Serves 10
Ingredients:
1/2 Cup
Sugar
2
TBSP
Black Peppercorns
4
Each
Bay Leaves, torn
2
Cups
Garlic, peeled
1
Quart
Water
1
Quart
IPA, or Beer* of choice
2
Quarts
Ice
1
Each
Pork Shoulder/butt, rinsed
Directions:
In the pitcher of a blender, add salt, sugar, peppercorns, bay leaves and garlic. Add 2-3 cups of water and blend, until the garlic is pureed.
In a large stock pot or dutch oven, add remaining water (5-6 cups) and IPA along with the contains of the blender. Over medium high heat, bring mixture to a boil for 3-5 minutes; making sure the sugar and salt have completely dissolved. Remove from heat and add ice. Mix well and check temperature; should be about 36°F. Chill if the temp is warm. Once cool, add the pork shoulder and use a plate to weigh down the pork, so that it is full submerged. Let sit in the refrigerator for at least 2 days; allowing the meat to cure in the brine.
Cooking Directions:
Preheat the oven to 225°
Take a sheet pan with sides and line with aluminum foil. Place a wire rack on top of the foil and add the brined pork shoulder/butt. Place in the center of the oven and cook for 8 hours. Check the meat the last hour, seeing if the meat has dried out at all (if the meat was smaller, it will take less time to cook and will dry out if overcooked). This low and slow method of cooking will render some of the fat out of the meat, break down the collogen causing the meat to be soft, tender and slightly sticky.

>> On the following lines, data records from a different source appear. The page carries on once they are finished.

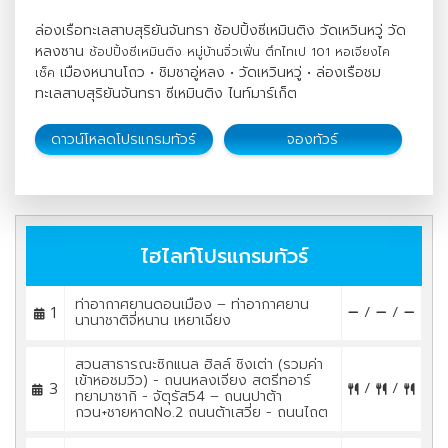
ล่องเรือทะเลสาบสุริยันจันทรา ช้อปปิ้งซีเหมินติง วัดเหวินหวู่ วัด
หลงซาน
ช้อปปิ้งซีเหมินติง หมู่บ้านจิ่วเฟิ่น ตึกไทเป 101 หอเจียงไค
เมืองหนานโถว • ชิมชาอู่หลง • วัดเหวินหวู่ • ล่องเรือชม
เช็ค
ทะเลสาบสุริยันจันทรา ซีเหมินติง ไนท์มาร์เก็ต
ดาวน์โหลดโปรแกรมทัวร์
จองทัวร์
ไฮไลท์โปรแกรมทัวร์
ท่าอากาศยานดอนเมือง – ท่าอากาศยาน
1
/
/
นานาชาติจี่หนาน เหยาเฉียง
สวนสาธารณะซิกแนล ฮิลล์ ชิงเต่า (รวมค่า
เข้าหอชมวิว) - ถนนหลงเจียง สตรีทอาร์
3
/
/
ทยามาซากิ - จัตุรัส54 – ถนนปาต้า
กวน+ชายหาดNo.2 ถนนต้าเสวี่ย - ถนนไถต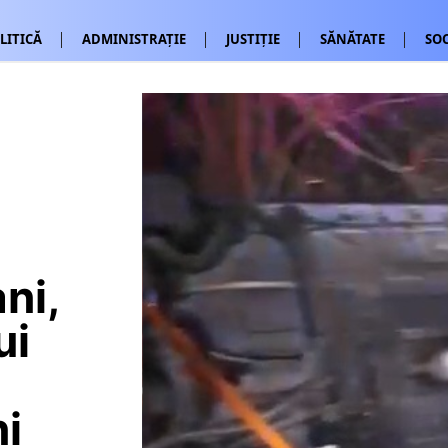
LITICĂ
ADMINISTRAȚIE
JUSTIȚIE
SĂNĂTATE
SOC
ni,
ui
ni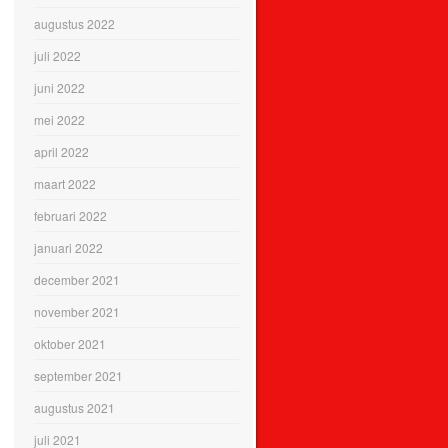
augustus 2022
juli 2022
juni 2022
mei 2022
april 2022
maart 2022
februari 2022
januari 2022
december 2021
november 2021
oktober 2021
september 2021
augustus 2021
juli 2021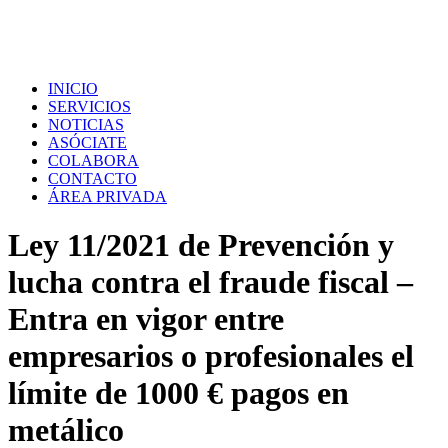
INICIO
SERVICIOS
NOTICIAS
ASÓCIATE
COLABORA
CONTACTO
ÁREA PRIVADA
Ley 11/2021 de Prevención y
lucha contra el fraude fiscal –
Entra en vigor entre
empresarios o profesionales el
límite de 1000 € pagos en
metálico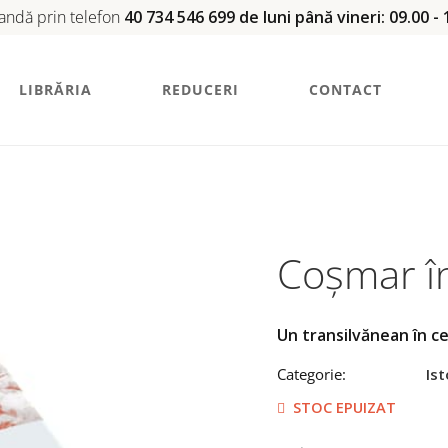
ndă prin telefon
40 734 546 699 de luni până vineri: 09.00 - 
LIBRĂRIA
REDUCERI
CONTACT
Coșmar în
Un transilvănean în ce
Categorie:
Ist
STOC EPUIZAT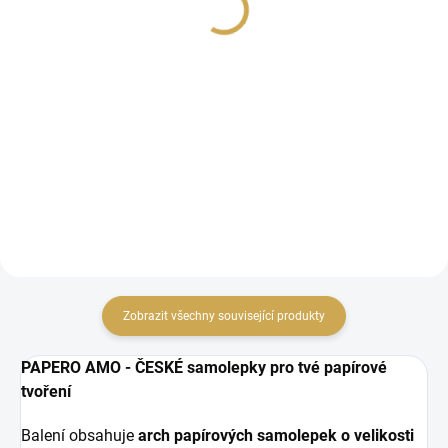
35 Kč
371,90 Kč bez DPH
28,93 Kč bez DPH
Detail
DO KOŠÍKU
Sada na tvoření
Papírové samolepky z
kapsičkových stránek.
kolekce ČESKÉ LÉTO.
Zobrazit všechny související produkty
PAPERO AMO - ČESKÉ samolepky pro tvé papírové
tvoření
Balení obsahuje
arch papírových samolepek o velikosti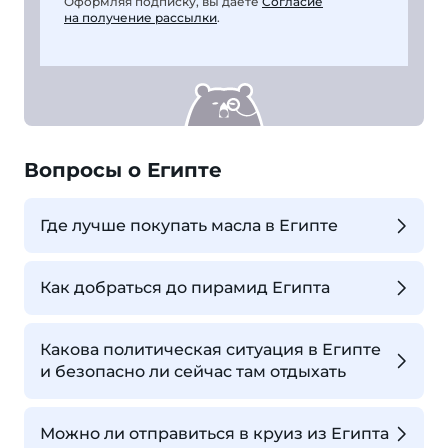
Оформляя подписку, вы даете
Согласие
на получение рассылки
.
Вопросы о Египте
Где лучше покупать масла в Египте
Как добраться до пирамид Египта
Какова политическая ситуация в Египте
и безопасно ли сейчас там отдыхать
Можно ли отправиться в круиз из Египта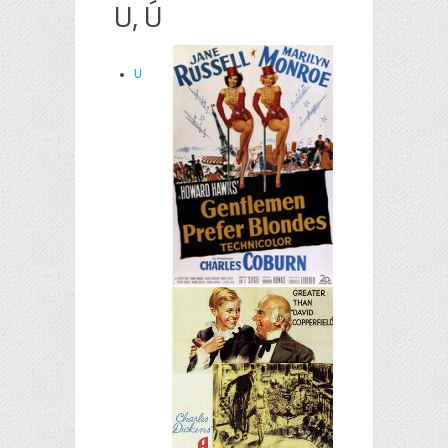
U, Ú
U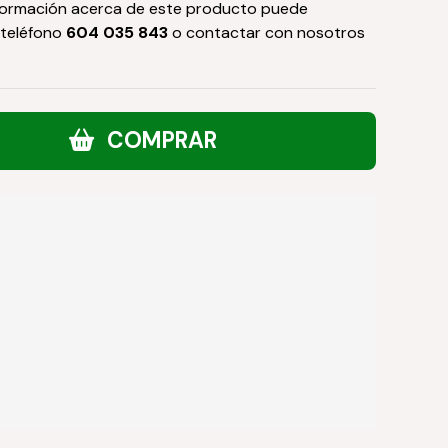
formación acerca de este producto puede
 teléfono
604 035 843
o contactar con nosotros
COMPRAR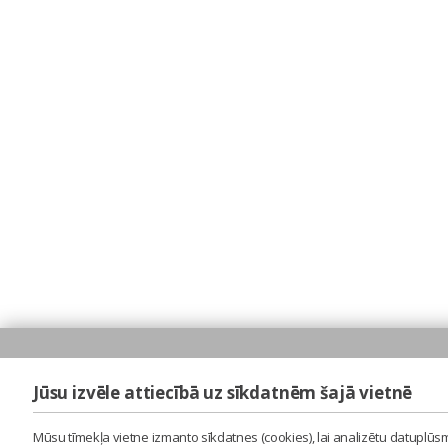
Jūsu izvēle attiecībā uz sīkdatnēm šajā vietnē
Mūsu tīmekļa vietne izmanto sīkdatnes (cookies), lai analizētu datuplūsm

Remove from the oven and let rest for 15-30 minutes. Using a fork, pull on the meat, to flake it out into small strains of meat. Serve as is with tortillas or add Stout BBQ Sauce and add to a bun for a Pulled Pork Sandwich.
* For Beer, IPA and garlic work very well together. With the meat being pork, in this recipe, Ocktoberfest, Amber, Pale, Brown or Mild.